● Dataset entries
————————

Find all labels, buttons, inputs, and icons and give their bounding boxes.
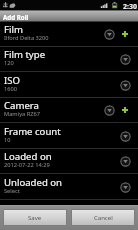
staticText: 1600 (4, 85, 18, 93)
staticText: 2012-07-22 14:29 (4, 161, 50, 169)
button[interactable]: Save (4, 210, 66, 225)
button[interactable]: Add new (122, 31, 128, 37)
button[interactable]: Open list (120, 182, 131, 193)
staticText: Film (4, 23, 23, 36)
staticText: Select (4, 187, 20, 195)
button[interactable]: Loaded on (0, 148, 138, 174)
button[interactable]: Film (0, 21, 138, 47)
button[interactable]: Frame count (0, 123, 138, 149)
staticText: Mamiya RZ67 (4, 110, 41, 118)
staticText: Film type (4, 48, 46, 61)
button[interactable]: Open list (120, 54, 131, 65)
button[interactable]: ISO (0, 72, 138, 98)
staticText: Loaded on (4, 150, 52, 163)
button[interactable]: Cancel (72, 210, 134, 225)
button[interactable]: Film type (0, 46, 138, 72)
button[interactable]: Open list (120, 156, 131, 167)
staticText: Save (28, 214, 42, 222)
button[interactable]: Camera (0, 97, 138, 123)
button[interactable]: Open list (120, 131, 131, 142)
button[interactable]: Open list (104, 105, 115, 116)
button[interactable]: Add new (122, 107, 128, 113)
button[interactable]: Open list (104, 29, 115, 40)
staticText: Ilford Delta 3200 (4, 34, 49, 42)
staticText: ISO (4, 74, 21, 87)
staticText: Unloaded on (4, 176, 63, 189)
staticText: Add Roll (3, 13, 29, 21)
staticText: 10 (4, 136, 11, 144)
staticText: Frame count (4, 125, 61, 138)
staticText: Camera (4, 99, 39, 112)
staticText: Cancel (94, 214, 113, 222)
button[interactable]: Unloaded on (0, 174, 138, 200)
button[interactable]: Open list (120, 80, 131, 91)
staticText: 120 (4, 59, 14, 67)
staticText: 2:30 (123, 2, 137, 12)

————————

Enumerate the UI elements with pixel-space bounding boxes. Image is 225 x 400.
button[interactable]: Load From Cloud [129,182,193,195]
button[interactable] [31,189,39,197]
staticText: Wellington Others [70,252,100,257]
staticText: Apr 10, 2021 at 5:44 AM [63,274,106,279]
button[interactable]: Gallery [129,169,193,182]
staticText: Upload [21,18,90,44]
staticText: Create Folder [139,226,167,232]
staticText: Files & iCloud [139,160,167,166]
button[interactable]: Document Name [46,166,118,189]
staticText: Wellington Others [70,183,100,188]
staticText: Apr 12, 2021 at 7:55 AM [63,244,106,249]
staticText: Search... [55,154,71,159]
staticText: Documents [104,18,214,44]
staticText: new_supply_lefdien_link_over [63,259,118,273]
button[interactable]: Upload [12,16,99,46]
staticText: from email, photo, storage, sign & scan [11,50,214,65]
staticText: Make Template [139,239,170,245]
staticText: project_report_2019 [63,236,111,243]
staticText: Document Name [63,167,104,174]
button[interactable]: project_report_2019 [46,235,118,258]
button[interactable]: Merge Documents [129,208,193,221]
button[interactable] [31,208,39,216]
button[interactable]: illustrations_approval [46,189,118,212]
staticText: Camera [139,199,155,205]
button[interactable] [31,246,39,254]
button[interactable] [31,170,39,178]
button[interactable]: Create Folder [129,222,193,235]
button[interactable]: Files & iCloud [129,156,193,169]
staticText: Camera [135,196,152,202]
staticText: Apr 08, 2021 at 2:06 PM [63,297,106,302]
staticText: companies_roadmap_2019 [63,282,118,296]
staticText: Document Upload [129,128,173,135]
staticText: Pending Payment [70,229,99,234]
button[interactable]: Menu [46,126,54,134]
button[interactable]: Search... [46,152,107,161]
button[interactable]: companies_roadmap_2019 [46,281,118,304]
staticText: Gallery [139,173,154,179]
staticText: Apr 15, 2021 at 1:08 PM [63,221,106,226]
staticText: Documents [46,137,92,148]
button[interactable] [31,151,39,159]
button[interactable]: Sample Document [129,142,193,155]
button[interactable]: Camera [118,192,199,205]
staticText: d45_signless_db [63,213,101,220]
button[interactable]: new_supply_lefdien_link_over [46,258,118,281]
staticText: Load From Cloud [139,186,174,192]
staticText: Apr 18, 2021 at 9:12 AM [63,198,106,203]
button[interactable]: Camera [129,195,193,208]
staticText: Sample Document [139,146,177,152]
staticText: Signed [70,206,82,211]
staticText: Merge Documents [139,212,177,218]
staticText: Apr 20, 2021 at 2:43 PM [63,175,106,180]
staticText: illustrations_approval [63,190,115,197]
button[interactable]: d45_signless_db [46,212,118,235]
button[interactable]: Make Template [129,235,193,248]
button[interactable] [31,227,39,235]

————————

● PROBLEM
Return each line of the records above in which the word "Film" occurs.

● EXERCISE RESPONSE
staticText: Film (4, 23, 23, 36)
button[interactable]: Film (0, 21, 138, 47)
staticText: Film type (4, 48, 46, 61)
button[interactable]: Film type (0, 46, 138, 72)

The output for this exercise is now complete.